Could Genetics Keep Your Hair From Going Gray?

ByABC News
May 18, 2004, 11:02 AM

May 24, 2004 -- Chris Gummer believes a single strand of hair can be devastating.

"One gray fiber is enough to shatter a life," said Gummer, a senior research fellow at Procter & Gamble labs in London, U.K. "Even if someone has 20 million dark hairs on her head, this single strand can create a tremendous cascade of grief."

Enter genetics.

Someday soon, Gummer and others say, gray hair may be forever postponed by taking a pill that would prevent the estimated 110,000 hairs on the average head from going gray.

"It could be like using toothpaste to prevent tooth decay," said Gummer.

The possibility of tinkering with the scalp's genes to prevent the onset of graying gained momentum four years ago when scientists made an albino mouse turn black in one patch.

Kyonggeun Yoon and Vitaly Alexeev of Jefferson Medical College in Philadelphia created molecules of DNA that, when introduced to the mutant DNA within the albino mouse's hair follicles, corrected the mutation and restored pigment to its hair.

"The mutation was corrected," said Alexeev. "The hair turned black."

For Yoon and Alexeev, the experiment was exciting because it presented a new method that doctors could use to treat painful genetic skin disorders, such as epidermolysis bullosa, a condition that creates open sores and blisters on the skin's surface.

"As a localized treatment, it might lessen the pain and perhaps ease this very painful disease," said Yoon.

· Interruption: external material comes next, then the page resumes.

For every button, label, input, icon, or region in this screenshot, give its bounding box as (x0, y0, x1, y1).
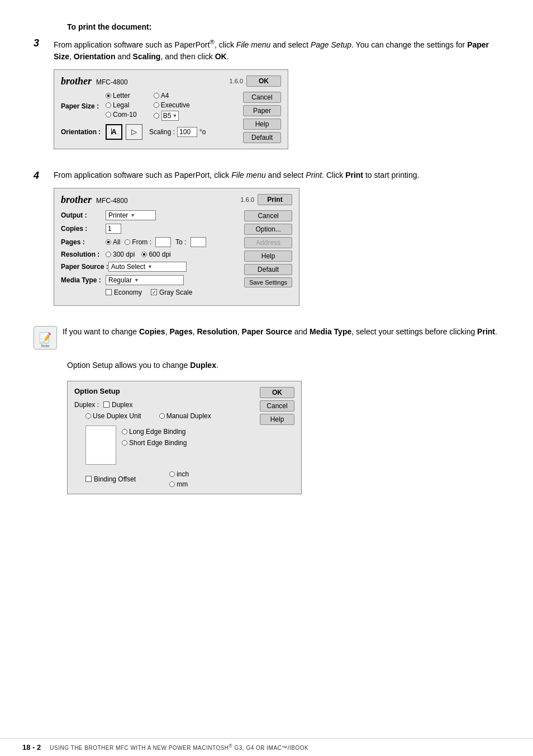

For cosmetic scientists, meanwhile, it offered a different kind of potential. If the gene therapy could make the white hair of an albino mouse turn black, it should also help banish gray hair without dyes.

"I do think we'll achieve it within 10 years, but the challenges in delivering it will be quite hard," said Gummer.

In fact, most agree there are some formidable hurdles yet ahead since the target is a complex one.

About 85 to 90 percent of a person's some 110,000 hairs are actively growing while the remaining are dormant. Each strand grows for three to five years and then falls out after about four months, says Gummer. People generally shed about 50 to 100 strands of hair daily.